The markets, it seems, are turning a blind eye not only to politics and geopolitics but also to adverse policy and economic news. The less-discussed but influential macro factor that is shaping market behavior is corporate pricing power, with its significant impact on nominal top- and bottom-line growth.
Pricing Power: The New Macro King
Regardless of what central bankers see in cycles induced by their YoY calculation matrices, corporations exhibit a pervasive pricing power in all major markets except China. Companies across sectors have held firm on price lines, even those grappling with demand challenges.
Effectively, we live in a world where discount tags are becoming an endangered species; gone are the days when a whiff of demand weakness would send pricing strategies into a tailspin. Today, we're witnessing a bizarre bazaar with few "Sale" signs.
This newfound pricing power has become the secret sauce in the recipe for stock markets’ ability to ignore so much else. As nominal growth increasingly draws its strength from price hikes rather than volume growth, even cost-push inflation isn't just tolerated but almost celebrated;
More Power for Industries with Positive Secular Trends
Of course, there are exceptions that keep us cautious from going too far on the pricing power factors. Commodity markets like copper and iron have experienced price declines. Deflationary pressures in China also challenge the narrative.
This brings us to the pricing in hardware segments, generally bunched together with other commodities, the space where we have most of the era's exceptions.
Within it sits the memory sector—an industry at the crossroads between old and new habits.

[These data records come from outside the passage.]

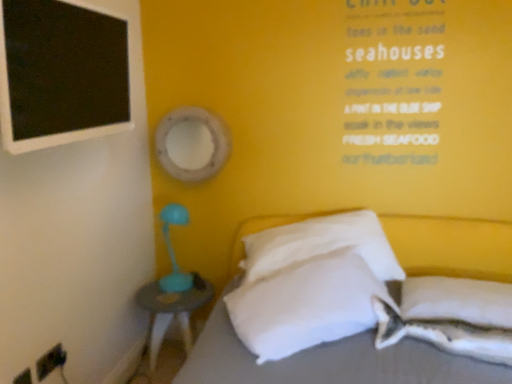 Question: Is white soft pillow at lower right, the second pillow from the right, aimed at white soft pillow at center, which appears as the third pillow when viewed from the right?

Choices:
 (A) yes
 (B) no

Answer: (B)

Question: Does white soft pillow at lower right, the second pillow from the right, have a smaller size compared to white soft pillow at center, the 2th pillow in the left-to-right sequence?

Choices:
 (A) yes
 (B) no

Answer: (A)

Question: From a real-world perspective, does white soft pillow at lower right, which is the third pillow from left to right, sit lower than white soft pillow at center, the 2th pillow in the left-to-right sequence?

Choices:
 (A) yes
 (B) no

Answer: (A)

Question: Considering the relative positions of white soft pillow at lower right, which is the third pillow from left to right, and white soft pillow at center, which appears as the third pillow when viewed from the right, in the image provided, is white soft pillow at lower right, which is the third pillow from left to right, to the right of white soft pillow at center, which appears as the third pillow when viewed from the right, from the viewer's perspective?

Choices:
 (A) yes
 (B) no

Answer: (A)

Question: Is white soft pillow at lower right, which is the third pillow from left to right, closer to camera compared to white soft pillow at center, which appears as the third pillow when viewed from the right?

Choices:
 (A) no
 (B) yes

Answer: (B)

Question: From a real-world perspective, is white soft pillow at lower right, the second pillow from the right, located higher than white soft pillow at center, the 2th pillow in the left-to-right sequence?

Choices:
 (A) yes
 (B) no

Answer: (B)

Question: Considering the relative sizes of white soft pillow at lower right, the 4th pillow from the left, and black matte board at upper left in the image provided, is white soft pillow at lower right, the 4th pillow from the left, taller than black matte board at upper left?

Choices:
 (A) yes
 (B) no

Answer: (B)

Question: Would you say white soft pillow at lower right, the 4th pillow from the left, is outside black matte board at upper left?

Choices:
 (A) yes
 (B) no

Answer: (A)

Question: Is white soft pillow at lower right, the 1th pillow positioned from the right, aimed at black matte board at upper left?

Choices:
 (A) yes
 (B) no

Answer: (B)

Question: Can you confirm if white soft pillow at lower right, the 4th pillow from the left, is shorter than black matte board at upper left?

Choices:
 (A) yes
 (B) no

Answer: (A)

Question: Is white soft pillow at lower right, the 1th pillow positioned from the right, positioned before black matte board at upper left?

Choices:
 (A) yes
 (B) no

Answer: (B)

Question: Is white soft pillow at lower right, the 1th pillow positioned from the right, further to camera compared to black matte board at upper left?

Choices:
 (A) no
 (B) yes

Answer: (B)

Question: Considering the relative positions of black matte board at upper left and white soft pillow at lower right, the 1th pillow positioned from the right, in the image provided, is black matte board at upper left to the right of white soft pillow at lower right, the 1th pillow positioned from the right, from the viewer's perspective?

Choices:
 (A) no
 (B) yes

Answer: (A)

Historically, the memory chip industry has been cyclical, prone to oversupply and vicious price wars, despite being dominated by a small handful of players. Micron, Samsung, and Hynix, for example, have all participated in the old ritual of slashing prices in the face of rising supply time and again. But now, as we stand on the precipice of a new era, the question looms: will the memory sector embrace the new habit of steadfast pricing or revert to its old ways at the first sign of trouble?

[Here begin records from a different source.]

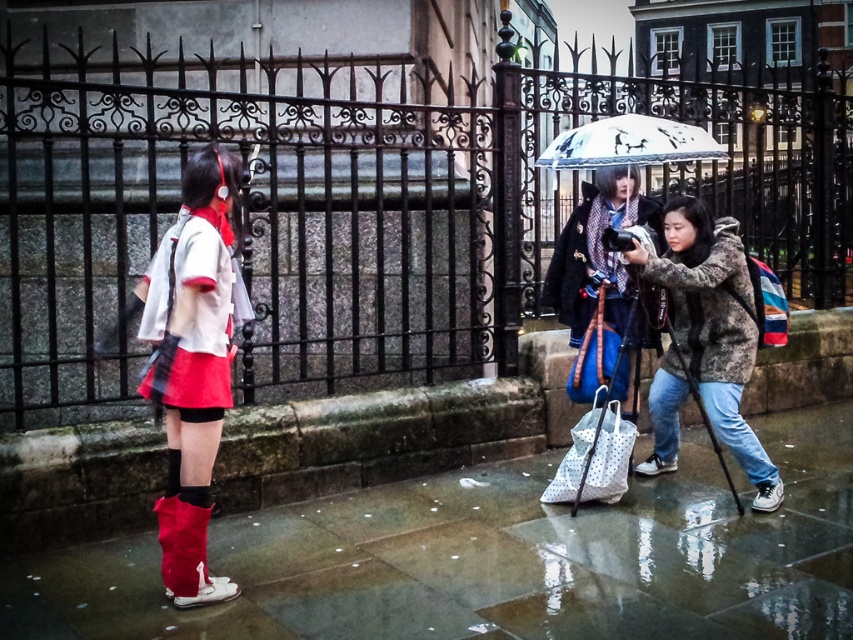 Can you confirm if camouflage fabric jacket at center is smaller than white glossy umbrella at upper center?

Incorrect, camouflage fabric jacket at center is not smaller in size than white glossy umbrella at upper center.

Is point (593, 218) positioned behind point (584, 156)?

Yes, point (593, 218) is farther from viewer.

This screenshot has height=640, width=853. Describe the element at coordinates (601, 275) in the screenshot. I see `camouflage fabric jacket at center` at that location.

Locate an element on the screen. This screenshot has height=640, width=853. camouflage fabric jacket at center is located at coordinates coord(601,275).

Who is more forward, [170,296] or [668,157]?

Positioned in front is point [170,296].

Can you confirm if matte red skirt at left is smaller than white glossy umbrella at upper center?

Correct, matte red skirt at left occupies less space than white glossy umbrella at upper center.

Who is more forward, [225,337] or [596,157]?

Point [225,337] is more forward.

At what (x,y) coordinates should I click in order to perform the action: click on matte red skirt at left. Please return your answer as a coordinate pair (x, y). The width and height of the screenshot is (853, 640). Looking at the image, I should click on (190, 365).

Does shiny concrete pavement at lower center appear on the right side of camouflage jacket at lower right?

Incorrect, shiny concrete pavement at lower center is not on the right side of camouflage jacket at lower right.

Which is in front, point (62, 548) or point (706, 323)?

Point (62, 548) is in front.

Locate an element on the screen. Image resolution: width=853 pixels, height=640 pixels. shiny concrete pavement at lower center is located at coordinates (494, 557). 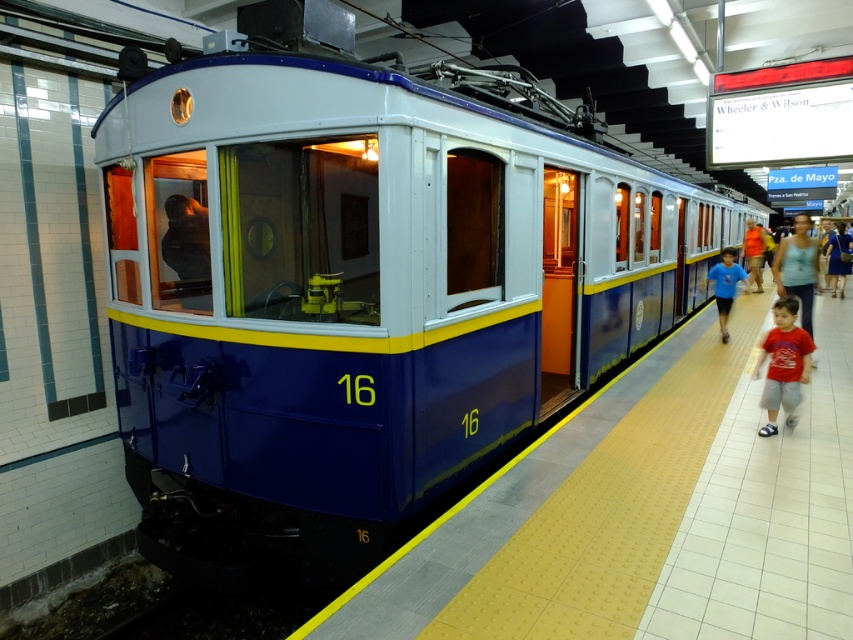 Is point (711, 458) closer to camera compared to point (786, 310)?

Yes.

Based on the photo, does blue glossy platform at center have a smaller size compared to red cotton t-shirt at right?

Incorrect, blue glossy platform at center is not smaller in size than red cotton t-shirt at right.

Identify the location of blue glossy platform at center. The height and width of the screenshot is (640, 853). (646, 513).

Which is in front, point (340, 637) or point (733, 253)?

Point (340, 637)

Which is more to the right, blue glossy platform at center or blue cotton shirt at center?

From the viewer's perspective, blue cotton shirt at center appears more on the right side.

Locate an element on the screen. This screenshot has height=640, width=853. blue glossy platform at center is located at coordinates (646, 513).

Can you confirm if blue dress at right is bigger than orange fabric shirt at right?

Yes, blue dress at right is bigger than orange fabric shirt at right.

Is point (844, 250) positioned before point (751, 250)?

Yes, it is in front of point (751, 250).

At what (x,y) coordinates should I click in order to perform the action: click on blue dress at right. Please return your answer as a coordinate pair (x, y). Looking at the image, I should click on (838, 257).

You are a GUI agent. You are given a task and a screenshot of the screen. Output one action in this format:
    pyautogui.click(x=<x>, y=<y>)
    Task: Click on the blue dress at right
    
    Given the screenshot: What is the action you would take?
    pyautogui.click(x=838, y=257)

Companies like Micron, Hynix, and Samsung are riding high on double-digit growth, their coffers swelling with the proceeds of their pricing power. Yet, some analysts persist in their Cassandra-like prophecies of impending revenue declines or stagnation. It's as if they're peering through a rearview mirror, expecting the ghosts of price wars past to materialize at any moment.
This question is important for this small group of companies and, by association, is critical for margin trends across hardware segments, starting with the GPUs.
Old Habits vs New Habits
There are no easy answers, but the weight of evidence and logic points to a change in pricing behavior from the GPU makers and almost all hardware segments, including memories.
Logically, as we have argued, hardware making is becoming super-specialized. In a world where high-bandwidth memory (HBM) is more likely to be found nestled next to a GPU in a high-tech manufacturing facility than on the shelves of your local electronics store, the old rules may no longer apply.
In essence, we’re dealing with components that fuel the fastest-growing sectors of today’s global economy. Last week’s Micron results drive home a straightforward lesson: the staying power of pricing influence will likely be a key force shaping expectations at both broad and stock levels. It's time to move beyond the easy, old habit of cyclical pattern-matching (including in whether rising interest rates would drive the markets lower) and instead lean on the rationale of new market behaviors and fresh growth drivers. This does not mean markets will never fall or memory prices will not exhibit cyclical swings, but simply that there is more to analysis than pattern fitting when secular forces are changing.